Commercial Litigation and Arbitration

Federal Jurisdiction — What Does Grable Mean?

The defendant in Singh v. Duane Morris LLP, 2008 U.S. App. LEXIS 16191 (5th Cir. July 30, 2008), had unsuccessfully represented the plaintiff in a trademark action. The plaintiff, in this action, sued in Texas state court for malpractice, alleging that the defendant was negligent in failing to offer available proof of secondary meaning, leading to the loss in the trademark action. The defendant removed and won. On appeal, the plaintiff claimed the federal district court did not have jurisdiction because there was no diversity and the requirements of Grable & Sons Metal Prods., Inc. v. Darue Eng'g & Mfg., 545 U.S. 308 (2005), were not satisfied. From Judge Jerry Smith’s opinion:

The fact that a substantial federal question is necessary to the resolution of a state-law claim is not sufficient to permit federal jurisdiction: "Franchise Tax Board . . . did not purport to disturb the long-settled understanding that the mere presence of a federal issue in a state cause of action does not automatically confer federal-question jurisdiction." Merrell Dow Pharms. Inc. v. Thompson, 478 U.S. 804, 813 (1986). Likewise, "the presence of a disputed federal issue . . . [is] never necessarily dispositive." Grable & Sons Metal Prods., Inc. v. Darue Eng'g & Mfg., 545 U.S. 308, 314 (2005).
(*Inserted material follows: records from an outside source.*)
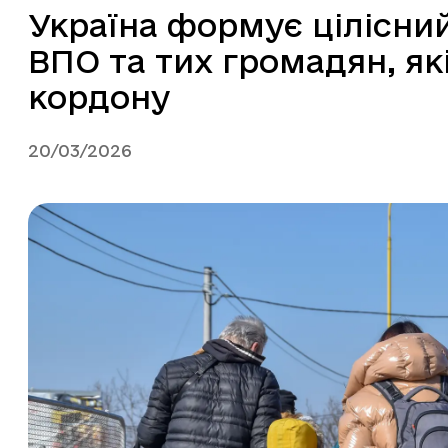
Україна формує цілісни
ВПО та тих громадян, як
кордону
20/03/2026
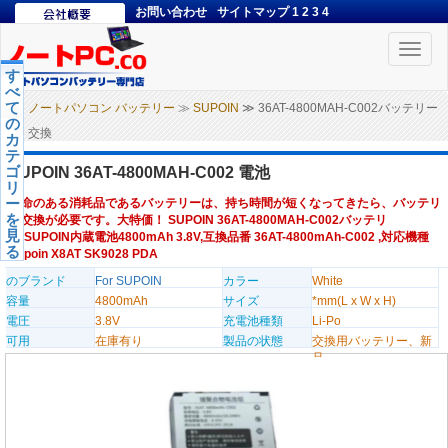
お問い合わせ
サイトマップ
1
2
3
4
Toggle
naviga
す
べ
て
ノートパソコン バッテリー
≫
SUPOIN
≫ 36AT-4800MAH-C002バッテリー
の
交換
カ
テ
ゴ
SUPOIN 36AT-4800MAH-C002 電池
リ
ー
寿命のある消耗品であるバッテリーは、持ち時間が短くなってきたら、バッテリ
を
ー交換が必要です。大特価！ SUPOIN 36AT-4800MAH-C002バッテリ
見
ー,SUPOIN内蔵電池4800mAh 3.8V,互換品番 36AT-4800mAh-C002 ,対応機種
る
Supoin X8AT SK9028 PDA
のブランド
For SUPOIN
カラー
White
容量
4800mAh
サイズ
*mm(L x W x H)
電圧
3.8V
充電池種類
Li-Po
可用
在庫有り
製品の状態
交換用バッテリー、新
品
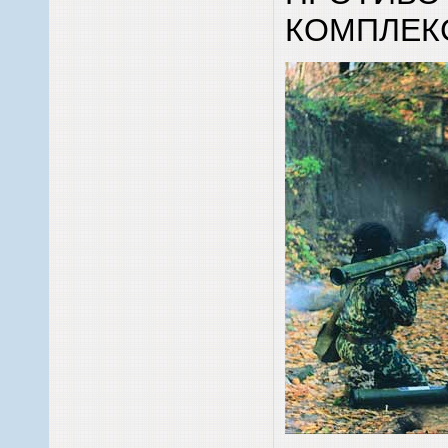
КОМПЛЕКС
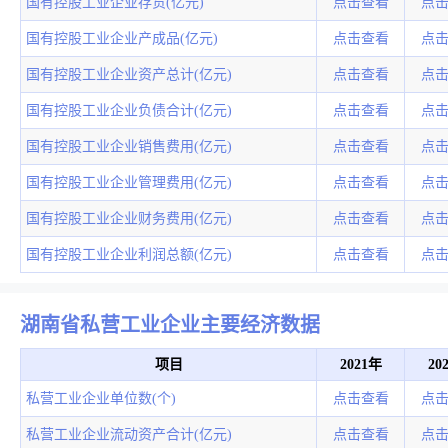
国有控股工业企业存货(亿元)
点击查看
点
国有控股工业企业产成品(亿元)
点击查看
点
国有控股工业企业资产总计(亿元)
点击查看
点
国有控股工业企业负债合计(亿元)
点击查看
点
国有控股工业企业销售费用(亿元)
点击查看
点
国有控股工业企业管理费用(亿元)
点击查看
点
国有控股工业企业财务费用(亿元)
点击查看
点
国有控股工业企业利润总额(亿元)
点击查看
点
湖南省私营工业企业主要经济数据
项目
2021年
20
私营工业企业单位数(个)
点击查看
点
私营工业企业流动资产合计(亿元)
点击查看
点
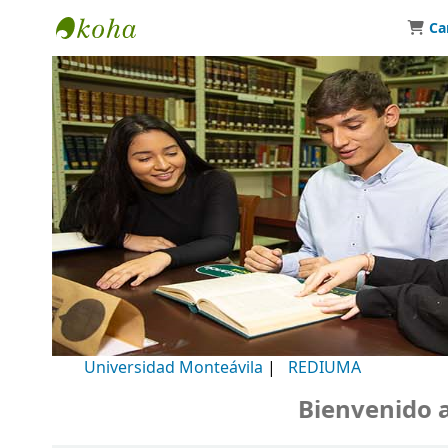
Ca
Biblioteca Universidad Monteávila
Universidad Monteávila
|
REDIUMA
Bienvenido a n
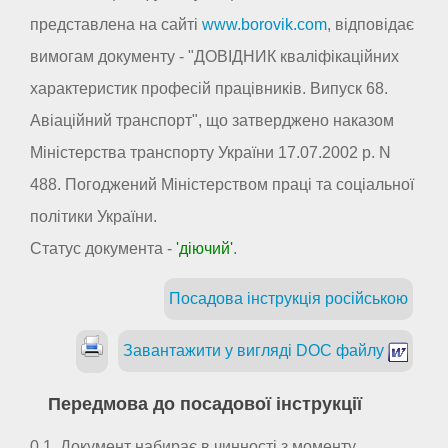
представлена на сайті
www.borovik.com
, відповідає
вимогам документу - "ДОВІДНИК кваліфікаційних
характеристик професій працівників. Випуск 68.
Авіаційний транспорт", що затверджено наказом
Міністерства транспорту України 17.07.2002 р. N
488. Погоджений Міністерством праці та соціальної
політики України.
Статус документа -
'діючий'
.
Посадова інструкція російською
Завантажити у вигляді DOC файлу
Передмова до посадової інструкції
0.1. Документ набирає в чинності з моменту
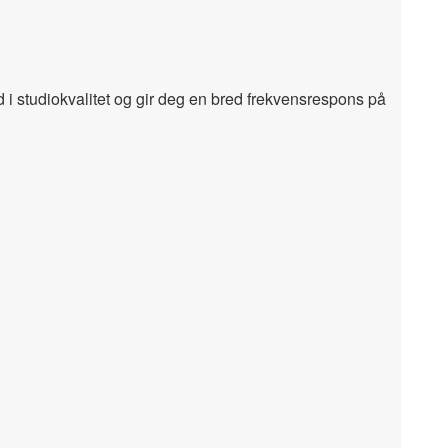
yd i studiokvalitet og gir deg en bred frekvensrespons på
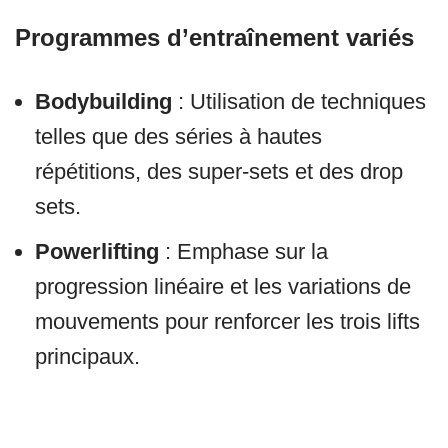
Programmes d’entraînement variés
Bodybuilding
: Utilisation de techniques
telles que des séries à hautes
répétitions, des super-sets et des drop
sets.
Powerlifting
: Emphase sur la
progression linéaire et les variations de
mouvements pour renforcer les trois lifts
principaux.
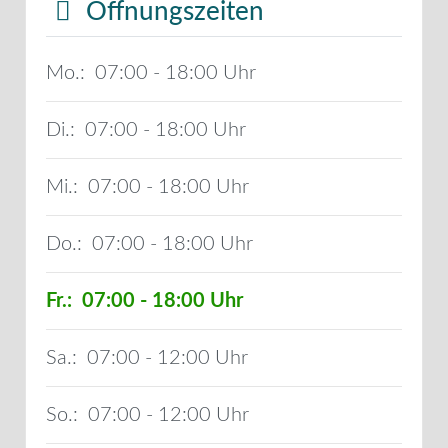
Öffnungszeiten
Mo.:
07:00 - 18:00
Di.:
07:00 - 18:00
Mi.:
07:00 - 18:00
Do.:
07:00 - 18:00
Fr.:
07:00 - 18:00
Sa.:
07:00 - 12:00
So.:
07:00 - 12:00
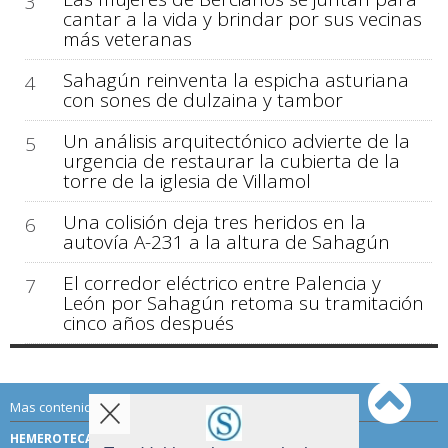
3
cantar a la vida y brindar por sus vecinas
más veteranas
Sahagún reinventa la espicha asturiana
4
con sones de dulzaina y tambor
Un análisis arquitectónico advierte de la
5
urgencia de restaurar la cubierta de la
torre de la iglesia de Villamol
Una colisión deja tres heridos en la
6
autovía A-231 a la altura de Sahagún
El corredor eléctrico entre Palencia y
7
León por Sahagún retoma su tramitación
cinco años después
Mas contenido de Sahagún Digital:
HEMEROTECA
TÉRMINOS DE USO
Instead, "[f]ar from creating some kind of automatic test, Franchise Tax Board thus candidly recognized the need for careful judgments about the exercise of federal judicial power in an area of uncertain jurisdiction." Merrell Dow, 478 U.S. at 814.

If, however, the standard for federal question jurisdiction is no "automatic test," what sort of test is it? Although the Court's answer has at times been less than pellucid, it recently summed up the requisite inquiry: "[T]he question is, does a state-law claim necessarily raise a stated federal issue, actually disputed and substantial, which a federal forum may entertain without disturbing any congressionally approved balance of federal and state judicial responsibilities." Grable, 545 U.S. at 314. In other words, federal question jurisdiction exists where (1) resolving a federal issue is necessary to resolution of the state-law claim; (2) the federal issue is actually disputed; (3) the federal issue is substantial; and (4) federal jurisdiction will not disturb the balance of federal and state judicial responsibilities. ***T]his case involves no important issue of federal law. Instead, the federal issue is predominantly one of fact — whether Singh had sufficient evidence that his trademark had acquired secondary meaning. 5 Though obviously significant to Singh's claim, that issue does not require "resort to the experience, solicitude, and hope of uniformity that a federal forum offers." *** It is possible that the federal interest in patent cases is sufficiently more substantial, such that it might justify federal jurisdiction. But we need not decide the question before the Federal Circuit, because it is not before us. We conclude only that jurisdiction does not extend to malpractice claims involving trademark suits like this one.

Vacated for lack of subject matter jurisdiction.